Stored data

_ _ _ _ _

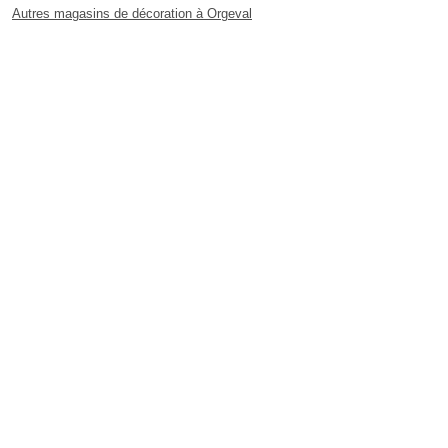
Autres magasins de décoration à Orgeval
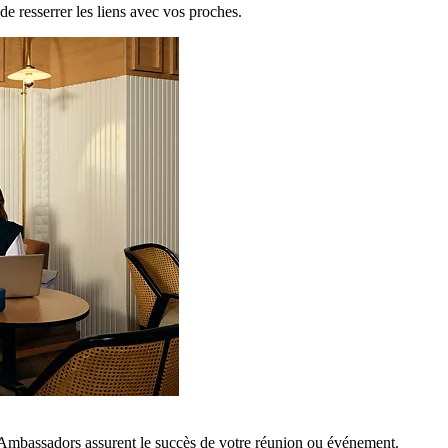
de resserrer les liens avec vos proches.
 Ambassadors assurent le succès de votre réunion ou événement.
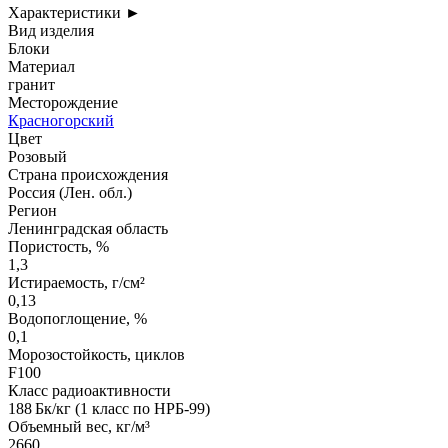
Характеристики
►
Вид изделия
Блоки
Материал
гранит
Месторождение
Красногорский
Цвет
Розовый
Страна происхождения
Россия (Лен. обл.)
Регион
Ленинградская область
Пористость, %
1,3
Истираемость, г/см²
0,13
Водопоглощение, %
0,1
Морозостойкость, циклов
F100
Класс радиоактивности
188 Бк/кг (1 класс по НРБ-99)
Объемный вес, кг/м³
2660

_ _ _ _ _

▶ [Problem statement]: An exact transcription of the data above is needed, without the pictures.

▶ [Exercise answer]:
Autres magasins de décoration à Orgeval
de resserrer les liens avec vos proches.
 Ambassadors assurent le succès de votre réunion ou événement.
Характеристики
►
Вид изделия
Блоки
Материал
гранит
Месторождение
Красногорский
Цвет
Розовый
Страна происхождения
Россия (Лен. обл.)
Регион
Ленинградская область
Пористость, %
1,3
Истираемость, г/см²
0,13
Водопоглощение, %
0,1
Морозостойкость, циклов
F100
Класс радиоактивности
188 Бк/кг (1 класс по НРБ-99)
Объемный вес, кг/м³
2660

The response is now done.